Figure 1: Individual Market Enrollment, 2011 – 2017

Changes in On vs. Off-Exchange Enrollment

After peaking at 11.1 million people in 2016, exchange enrollment has declined somewhat but has largely remained stable. In the first quarter of 2018, 10.6 million people were covered on the ACA exchanges, including 9.2 million people receiving federal premium subsidies (Figure 2)4.

Figure 2: Q1 Exchange Enrollment, 2015 – 2018

Declining off-exchange enrollment accounts for much of the drop in individual market enrollment since 2016. Total individual market enrollment began to decline in 2017 and has continued to fall in the first quarter of 2018 (Figure 3). Total individual market enrollment declined by 2 million people (12%) from the first quarter of 2017 to the first quarter of 2018. All of this decline was in the off-exchange market, which fell by 2.3 million people (38%). Exchange enrollment increased slightly by 313 thousand people (3%), reflecting an increase in enrollment among subsidized enrollees and a decrease among those not eligible for subsidies5. The “silver loading” of premiums in response to termination of cost-sharing subsidy payments to insurers in late 2017 inflated premium subsidies in 2018 and made zero-premium bronze plans possible for many more people. This may have boosted enrollment among subsidized consumers in 2018.
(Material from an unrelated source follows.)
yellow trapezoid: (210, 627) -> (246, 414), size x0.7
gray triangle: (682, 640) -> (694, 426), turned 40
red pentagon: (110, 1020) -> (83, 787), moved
Figure 3: Change in Q1 Enrollment, 2017 – 2018

Off-exchange enrollment includes ACA-compliant plans that are sold outside of the exchange but are part of the same risk pool. The primary distinction between on and off exchange ACA-compliant plans is that subsidies are only available through the exchange. To the extent that fewer people in good health buy off-exchange ACA-compliant plans, premiums in on-exchange plans are affected as well. Non-compliant plans – including grandfathered and short-term plans – that are not part of the ACA risk pool -are also included in off-exchange enrollment. In 2017, 3.6 million people were covered by off-exchange ACA compliant plans, and 1.8 million people had non-compliant plans6.

The decline in individual market enrollment coincides with significant premium increases in 2017 and 2018. In the early years of the ACA exchanges, insurers underestimated how sick the new risk pool would be and set premiums too low to cover their claims. A number of insurers then exited the market and the remaining insurers raised premiums substantially on average to match their costs (Figure 4). Our analysis of insurer financials showed the market was stabilizing by 2017 and insurers were starting to become profitable in the individual market for the first time under the ACA. Signs pointed toward the 2017 premium increases being a one-time market correction. However, premiums increased again in 2018, in large part compensating for uncertainty around enforcement of the individual mandate and the termination of cost sharing payments.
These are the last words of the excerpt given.